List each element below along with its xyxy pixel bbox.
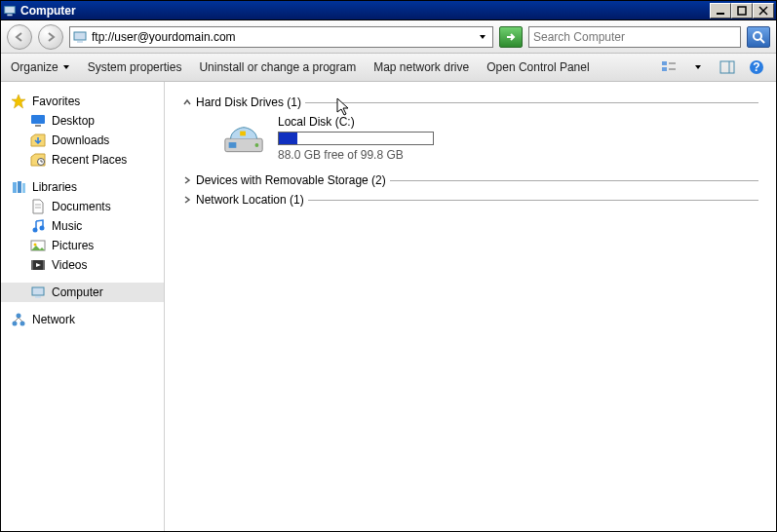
music-icon <box>30 218 46 234</box>
pictures-icon <box>30 238 46 253</box>
help-button[interactable]: ? <box>747 57 766 77</box>
search-input[interactable] <box>533 30 736 44</box>
svg-rect-34 <box>32 287 44 295</box>
view-options-button[interactable] <box>659 57 679 77</box>
svg-rect-40 <box>229 142 237 148</box>
svg-rect-33 <box>43 260 45 270</box>
view-dropdown-button[interactable] <box>688 57 708 77</box>
videos-icon <box>30 257 46 273</box>
svg-rect-23 <box>22 183 25 193</box>
address-bar[interactable] <box>69 26 493 48</box>
uninstall-button[interactable]: Uninstall or change a program <box>199 60 356 74</box>
close-button[interactable] <box>753 3 774 19</box>
svg-point-27 <box>40 226 45 231</box>
drive-usage-bar <box>278 132 434 145</box>
section-netloc[interactable]: Network Location (1) <box>182 193 758 207</box>
expand-icon <box>182 195 192 205</box>
section-removable-label: Devices with Removable Storage (2) <box>196 173 386 187</box>
libraries-icon <box>11 179 26 195</box>
libraries-header[interactable]: Libraries <box>11 177 154 197</box>
svg-rect-22 <box>18 181 21 193</box>
back-button[interactable] <box>7 24 32 50</box>
divider <box>390 180 758 181</box>
star-icon <box>11 94 26 109</box>
desktop-icon <box>30 113 46 129</box>
computer-icon <box>3 4 17 18</box>
svg-rect-7 <box>77 41 83 43</box>
search-button[interactable] <box>747 26 770 48</box>
svg-rect-1 <box>7 14 12 16</box>
documents-icon <box>30 199 46 214</box>
control-panel-button[interactable]: Open Control Panel <box>486 60 589 74</box>
forward-button[interactable] <box>38 24 63 50</box>
go-button[interactable] <box>499 26 523 48</box>
svg-point-38 <box>20 322 25 326</box>
content-pane: Hard Disk Drives (1) Local Disk (C:) 88.… <box>165 82 776 531</box>
drive-item[interactable]: Local Disk (C:) 88.0 GB free of 99.8 GB <box>221 115 758 162</box>
collapse-icon <box>182 97 192 107</box>
organize-button[interactable]: Organize <box>11 60 70 74</box>
svg-rect-3 <box>738 7 746 15</box>
divider <box>308 200 758 201</box>
svg-point-36 <box>17 314 21 319</box>
divider <box>305 102 758 103</box>
section-netloc-label: Network Location (1) <box>196 193 304 207</box>
sidebar-item-pictures[interactable]: Pictures <box>11 236 154 255</box>
system-properties-button[interactable]: System properties <box>88 60 182 74</box>
sidebar-item-recent[interactable]: Recent Places <box>11 150 154 170</box>
sidebar-item-music[interactable]: Music <box>11 216 154 236</box>
sidebar-item-documents[interactable]: Documents <box>11 197 154 216</box>
svg-text:?: ? <box>753 60 759 74</box>
chevron-down-icon <box>62 63 70 71</box>
svg-line-9 <box>760 39 764 43</box>
svg-rect-32 <box>31 260 33 270</box>
downloads-icon <box>30 133 46 148</box>
svg-rect-14 <box>720 61 734 73</box>
svg-point-37 <box>13 322 18 326</box>
window-controls <box>710 3 774 19</box>
drive-name: Local Disk (C:) <box>278 115 434 129</box>
svg-rect-42 <box>240 131 246 135</box>
computer-icon <box>30 285 46 300</box>
window-title: Computer <box>20 4 710 18</box>
recent-icon <box>30 152 46 168</box>
sidebar-item-computer[interactable]: Computer <box>1 283 164 302</box>
svg-rect-6 <box>74 32 86 40</box>
sidebar-item-downloads[interactable]: Downloads <box>11 131 154 150</box>
preview-pane-button[interactable] <box>718 57 737 77</box>
drive-free-text: 88.0 GB free of 99.8 GB <box>278 148 434 162</box>
address-input[interactable] <box>92 28 475 46</box>
hard-disk-icon <box>221 121 266 156</box>
svg-rect-18 <box>31 115 45 124</box>
network-icon <box>11 312 26 327</box>
navigation-bar <box>1 20 776 54</box>
map-drive-button[interactable]: Map network drive <box>373 60 469 74</box>
svg-point-8 <box>754 32 761 40</box>
section-hdd[interactable]: Hard Disk Drives (1) <box>182 95 758 109</box>
title-bar: Computer <box>1 1 776 20</box>
svg-point-41 <box>255 143 259 147</box>
svg-rect-35 <box>35 296 41 298</box>
maximize-button[interactable] <box>731 3 753 19</box>
address-dropdown-button[interactable] <box>475 33 490 41</box>
section-hdd-label: Hard Disk Drives (1) <box>196 95 301 109</box>
svg-rect-19 <box>35 125 41 127</box>
sidebar-item-videos[interactable]: Videos <box>11 255 154 275</box>
svg-rect-21 <box>13 182 17 193</box>
libraries-label: Libraries <box>32 180 77 194</box>
computer-icon <box>72 29 88 45</box>
sidebar-item-desktop[interactable]: Desktop <box>11 111 154 131</box>
section-removable[interactable]: Devices with Removable Storage (2) <box>182 173 758 187</box>
expand-icon <box>182 175 192 185</box>
command-toolbar: Organize System properties Uninstall or … <box>1 54 776 82</box>
navigation-pane: Favorites Desktop Downloads Recent Place… <box>1 82 165 531</box>
search-box[interactable] <box>528 26 741 48</box>
svg-rect-11 <box>662 67 667 71</box>
favorites-header[interactable]: Favorites <box>11 92 154 111</box>
minimize-button[interactable] <box>710 3 731 19</box>
svg-rect-10 <box>662 61 667 65</box>
favorites-label: Favorites <box>32 95 80 108</box>
sidebar-item-network[interactable]: Network <box>11 310 154 329</box>
svg-rect-0 <box>5 6 16 13</box>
· · ·
#### Task requirements:
Filter the entries above down to the lines containing the word "removable".

#### Exercise response:
section-removable-label: Devices with Removable Storage (2) <box>196 173 386 187</box>
section-removable[interactable]: Devices with Removable Storage (2) <box>182 173 758 187</box>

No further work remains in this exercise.